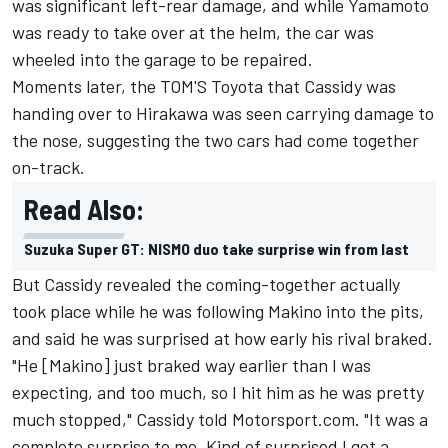
was significant left-rear damage, and while Yamamoto
was ready to take over at the helm, the car was
wheeled into the garage to be repaired.
Moments later, the TOM'S Toyota that Cassidy was
handing over to Hirakawa was seen carrying damage to
the nose, suggesting the two cars had come together
on-track.
Read Also:
Suzuka Super GT: NISMO duo take surprise win from last
But Cassidy revealed the coming-together actually
took place while he was following Makino into the pits,
and said he was surprised at how early his rival braked.
"He [Makino] just braked way earlier than I was
expecting, and too much, so I hit him as he was pretty
much stopped," Cassidy told Motorsport.com. "It was a
complete surprise to me. Kind of surprised I got a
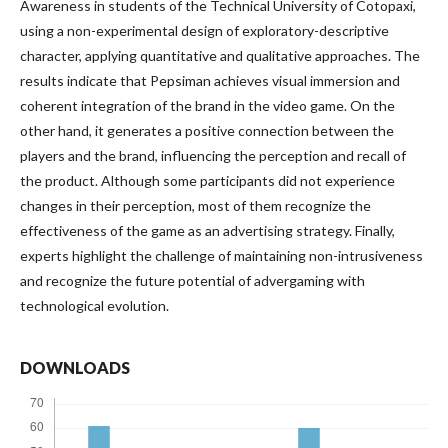
Awareness in students of the Technical University of Cotopaxi,
using a non-experimental design of exploratory-descriptive
character, applying quantitative and qualitative approaches. The
results indicate that Pepsiman achieves visual immersion and
coherent integration of the brand in the video game. On the
other hand, it generates a positive connection between the
players and the brand, influencing the perception and recall of
the product. Although some participants did not experience
changes in their perception, most of them recognize the
effectiveness of the game as an advertising strategy. Finally,
experts highlight the challenge of maintaining non-intrusiveness
and recognize the future potential of advergaming with
technological evolution.
DOWNLOADS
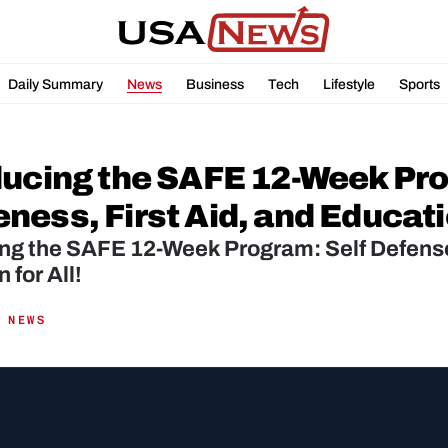
Daily Summary
News
Business
Tech
Lifestyle
Sports
ducing the SAFE 12-Week Pro
ess, First Aid, and Educatio
ng the SAFE 12-Week Program: Self Defense,
 for All!
 NEWS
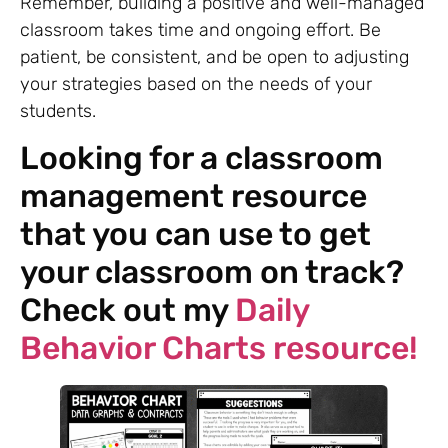
Remember, building a positive and well-managed
classroom takes time and ongoing effort. Be
patient, be consistent, and be open to adjusting
your strategies based on the needs of your
students.
Looking for a classroom
management resource
that you can use to get
your classroom on track?
Check out my
Daily
Behavior Charts resource!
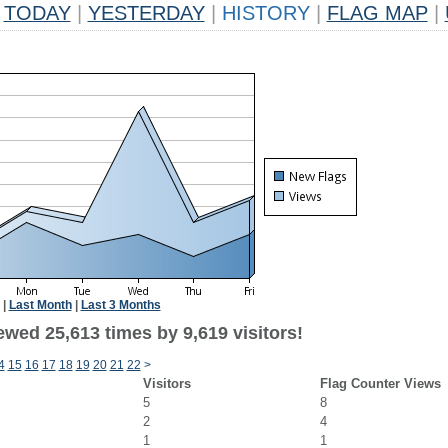
TODAY
|
YESTERDAY
|
HISTORY
|
FLAG MAP
|
|
Last Month
|
Last 3 Months
wed 25,613 times by 9,619 visitors!
4
15
16
17
18
19
20
21
22
>
Visitors
Flag Counter Views
5
8
2
4
1
1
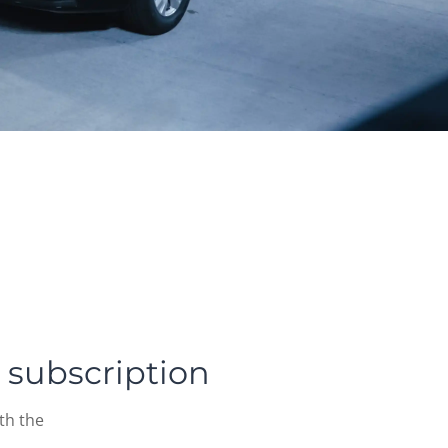
 subscription
th the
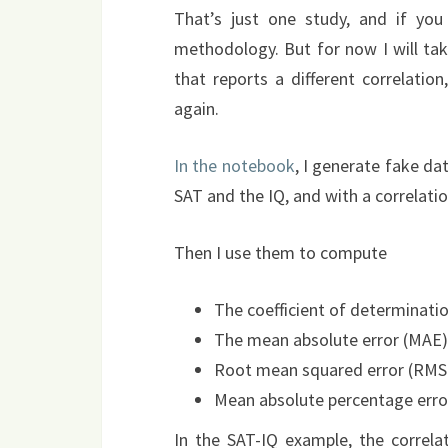
That’s just one study, and if yo
methodology. But for now I will tak
that reports a different correlatio
again.
In the notebook
, I generate fake d
SAT and the IQ, and with a correlatio
Then I use them to compute
The coefficient of determinati
The mean absolute error (MAE)
Root mean squared error (RMS
Mean absolute percentage erro
In the SAT-IQ example, the correlati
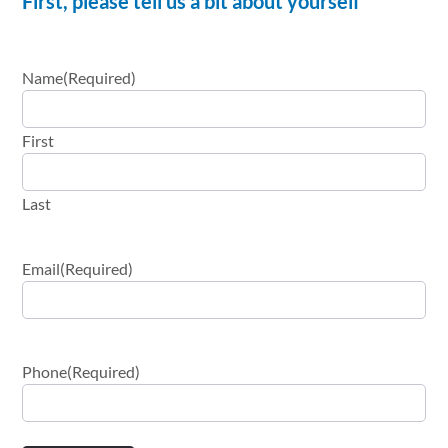
First, please tell us a bit about yourself
Name
(Required)
First
Last
Email
(Required)
Phone
(Required)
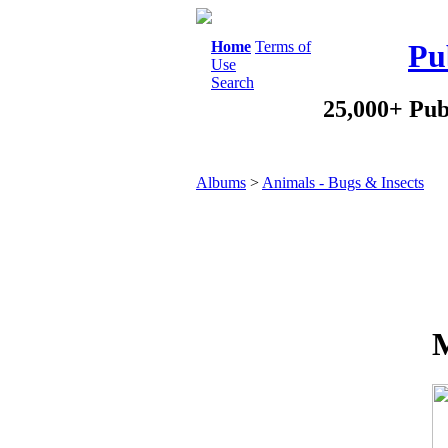
Home
Terms of
Pu
Use
Search
25,000+ Pub
Albums
>
Animals - Bugs & Insects
M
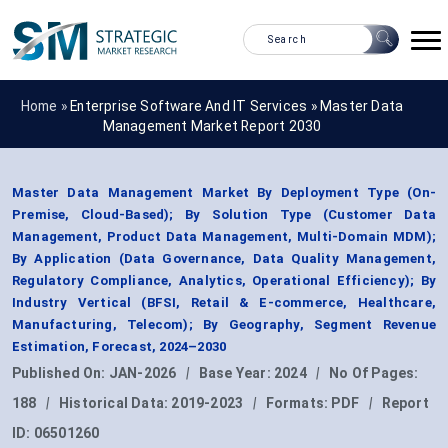
Home »
Enterprise Software And IT Services
»
Master Data
Management Market Report 2030
Master Data Management Market By Deployment Type (On-
Premise, Cloud-Based); By Solution Type (Customer Data
Management, Product Data Management, Multi-Domain MDM);
By Application (Data Governance, Data Quality Management,
Regulatory Compliance, Analytics, Operational Efficiency); By
Industry Vertical (BFSI, Retail & E-commerce, Healthcare,
Manufacturing, Telecom); By Geography, Segment Revenue
Estimation, Forecast, 2024–2030
Published On:
JAN-2026
|
Base Year:
2024
|
No Of Pages:
188
|
Historical Data:
2019-2023
|
Formats:
PDF
|
Report
ID:
06501260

Exercise description:
Find the string "perception" in the listing and return every line that holds it.

Finished task:
players and the brand, influencing the perception and recall of
changes in their perception, most of them recognize the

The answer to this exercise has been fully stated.